Exercise directions: Show, from the records below, all lines that contain the word "pompe".

Recorded data

--------------------

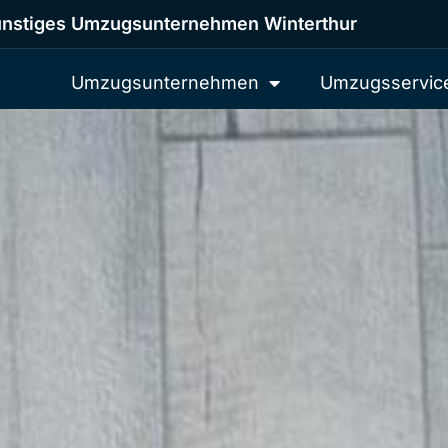
nstiges Umzugsunternehmen Winterthur
Umzugsunternehmen
Umzugsservic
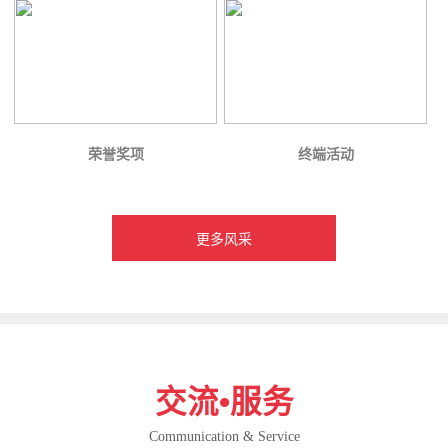
荣誉奖项
终端活动
更多风采
交流•服务
Communication & Service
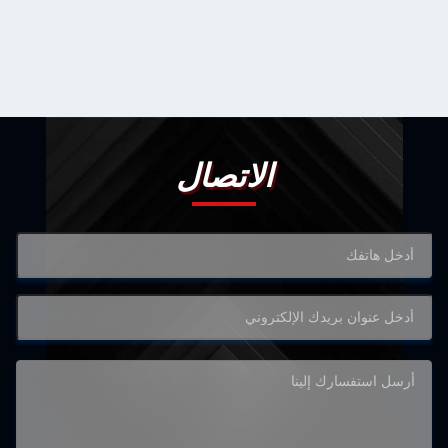
الاتصال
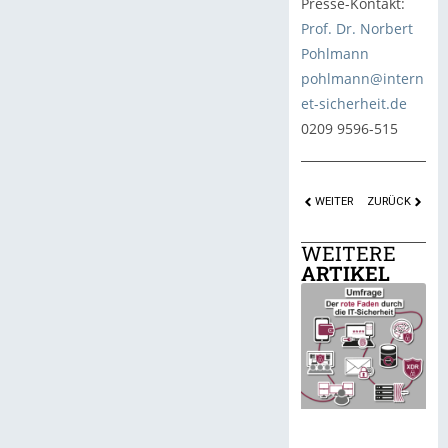
Presse-Kontakt:
Prof. Dr. Norbert
Pohlmann
pohlmann@intern
et-sicherheit.de
0209 9596-515
WEITER
ZURÜCK
WEITERE
ARTIKEL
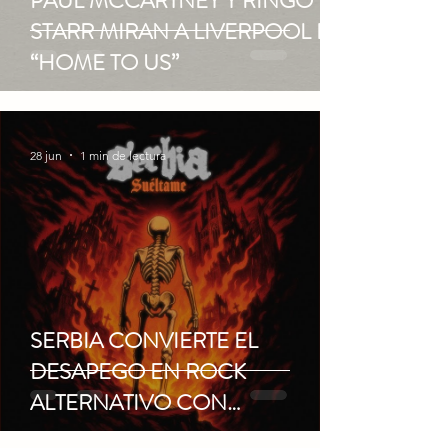
PAUL MCCARTNEY Y RINGO
STARR MIRAN A LIVERPOOL EN
“HOME TO US”
28 jun
1 min de lectura
SERBIA CONVIERTE EL
DESAPEGO EN ROCK
ALTERNATIVO CON
“SUÉLTAME”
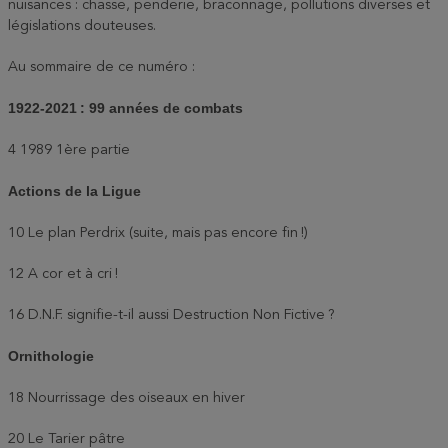
nuisances : chasse, penderie, braconnage, pollutions diverses et
législations douteuses.
Au sommaire de ce numéro :
1922-2021 : 99 années de combats
4 1989 1ère partie
Actions de la Ligue
10 Le plan Perdrix (suite, mais pas encore fin !)
12 A cor et à cri !
16 D.N.F. signifie-t-il aussi Destruction Non Fictive ?
Ornithologie
18 Nourrissage des oiseaux en hiver
20 Le Tarier pâtre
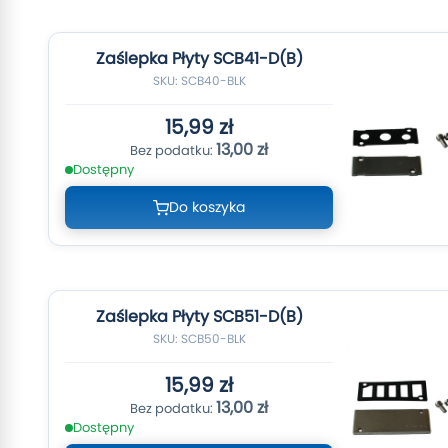
Zaślepka Płyty SCB41-D(B)
SKU: SCB40-BLK
15,99 zł
13,00 zł
Dostępny
Do koszyka
Zaślepka Płyty SCB51-D(B)
SKU: SCB50-BLK
15,99 zł
13,00 zł
Dostępny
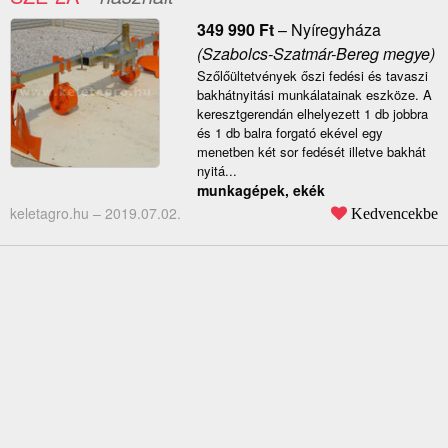
349 990
Ft
–
Nyíregyháza
(Szabolcs-Szatmár-Bereg megye)
Szőlőültetvények őszi fedési és tavaszi
bakhátnyitási munkálatainak eszköze. A
keresztgerendán elhelyezett 1 db jobbra
és 1 db balra forgató ekével egy
menetben két sor fedését illetve bakhát
nyitá...
munkagépek, ekék
keletagro.hu –
2019.07.02.
Kedvencekbe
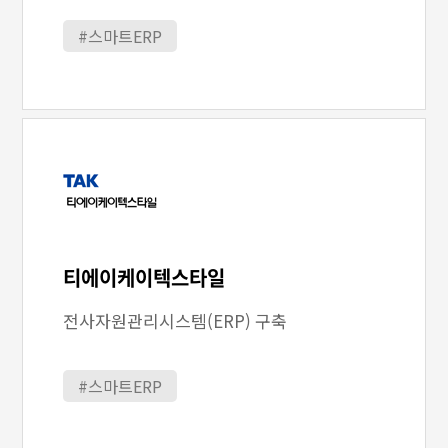
#스마트ERP
티에이케이텍스타일
전사자원관리시스템(ERP) 구축
#스마트ERP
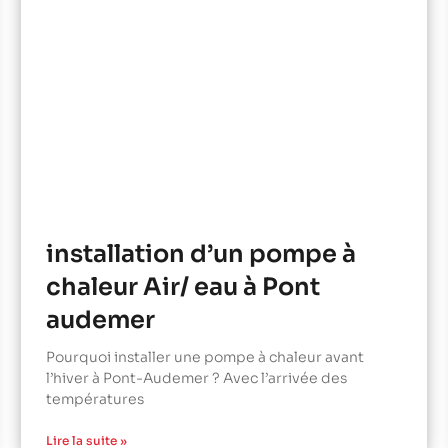
installation d’un pompe à
chaleur Air/ eau à Pont
audemer
Pourquoi installer une pompe à chaleur avant
l’hiver à Pont-Audemer ? Avec l’arrivée des
températures
Lire la suite »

--------------------

Output of the task:
installation d’un pompe à
Pourquoi installer une pompe à chaleur avant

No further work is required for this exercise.